Filipi-Soares commented 9 months ago

@jhpoelen @zedomel I was wondering if we should do a test on this whole data transformation process with one dataset... We could take Carvalheiro dataset, @jhpoelen could generate all the necessary hashes, and I can use RDF Lib or OpenRefine to generate the RDF file based on this model @zedomel presented. What do you think?

jhpoelen commented 9 months ago

@Filipi-Soares I much like to idea of experimenting with packaging of original data, their derived data products, and a description of how they are connected.

Can you please be more specific about your idea? What are the workflow steps you have in mind? What would the derived products look like? How'd you cite the data package?

Thanks for being patient with me as I am trying to understand your idea.

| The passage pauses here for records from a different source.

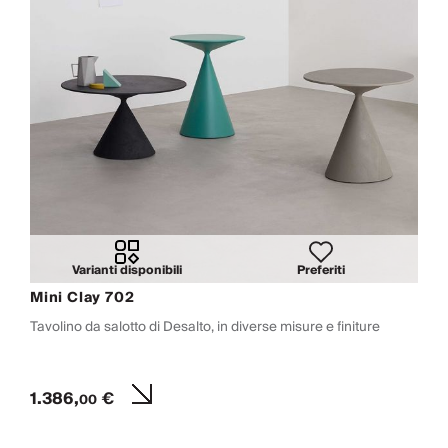
Varianti disponibili
Preferiti
Mini Clay 702
Tavolino da salotto di Desalto, in diverse misure e finiture
1.386,
€
00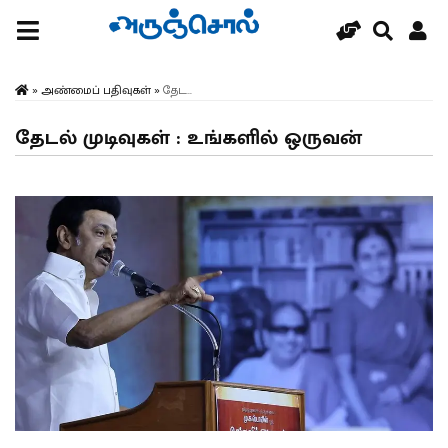
»
அண்மைப் பதிவுகள்
»
தேட...
தேடல் முடிவுகள் : உங்களில் ஒருவன்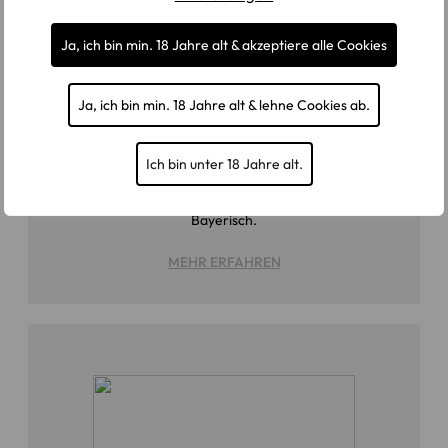
Ja, ich bin min. 18 Jahre alt & akzeptiere alle Cookies
Ja, ich bin min. 18 Jahre alt & lehne Cookies ab.
STEINWALD
Ich bin unter 18 Jahre alt.
Schnäpse aus dem Steinwald. Tief. Urwüchsig.
Bayerisch.
MEHR ERFAHREN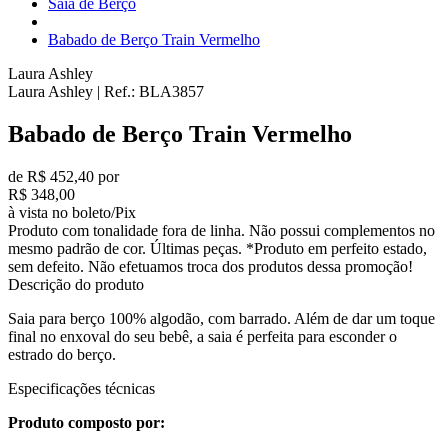
Saia de Berço
Babado de Berço Train Vermelho
Laura Ashley
Laura Ashley
|
Ref.:
BLA3857
Babado de Berço Train Vermelho
de R$ 452,40 por
R$ 348,00
à vista no boleto/Pix
Produto com tonalidade fora de linha. Não possui complementos no
mesmo padrão de cor. Últimas peças. *Produto em perfeito estado,
sem defeito. Não efetuamos troca dos produtos dessa promoção!
Descrição do produto
Saia para berço 100% algodão, com barrado. Além de dar um toque
final no enxoval do seu bebê, a saia é perfeita para esconder o
estrado do berço.
Especificações técnicas
Produto composto por:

Filipi-Soares commented 9 months ago

Hey @jhpoelen :) It is me who should be thanking you for your patience, I have difficulties writing down my ideas :flushed: So, regarding the Data package citation, I think we should add a property (metadata_id) in this model Salim presented to connect the data to its metadata record. We should include the data citation in the metadata, what do you think? IDK if it works, but we can talk more about it.

About the workflow, my initial thought was to take the datasets, upload them to Globi, generate the hashes for the animal occurrence, plant occurrence, event, and any other data points that need an ID; and then, back to the spreadsheet, add these hashes as the IDs for these things. With everything filled out, I can convert these sheets to RDF. Anyway, I don't know if it is possible to implement this, so maybe we can talk more about it at our meeting on Monday?